• [Exercise details]
Print the line containing "今の関係や環境に不満・不安がある" and every later line of the records. Keep each one exactly as given, ending with the last.

• [Transcribed page contents]
================================
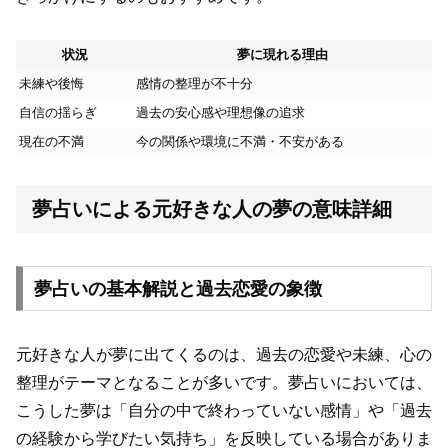
状況
夢に現れる理由
未練や後悔
感情の整理が不十分
自信の揺らぎ
過去の安心感や理想像の追求
現在の不満
今の関係や環境に不満・不安がある
夢占いによる元好きな人の夢の意味詳細
夢占いの基本解説と過去恋愛の象徴
元好きな人が夢に出てくるのは、過去の恋愛や未練、心の
整理がテーマとなることが多いです。夢占いにおいては、
こうした夢は「自分の中で終わっていない感情」や「過去
の経験から学びたい気持ち」を反映している場合がありま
================================
• [Answer to the problem]
今の関係や環境に不満・不安がある
夢占いによる元好きな人の夢の意味詳細
夢占いの基本解説と過去恋愛の象徴
元好きな人が夢に出てくるのは、過去の恋愛や未練、心の
整理がテーマとなることが多いです。夢占いにおいては、
こうした夢は「自分の中で終わっていない感情」や「過去
の経験から学びたい気持ち」を反映している場合がありま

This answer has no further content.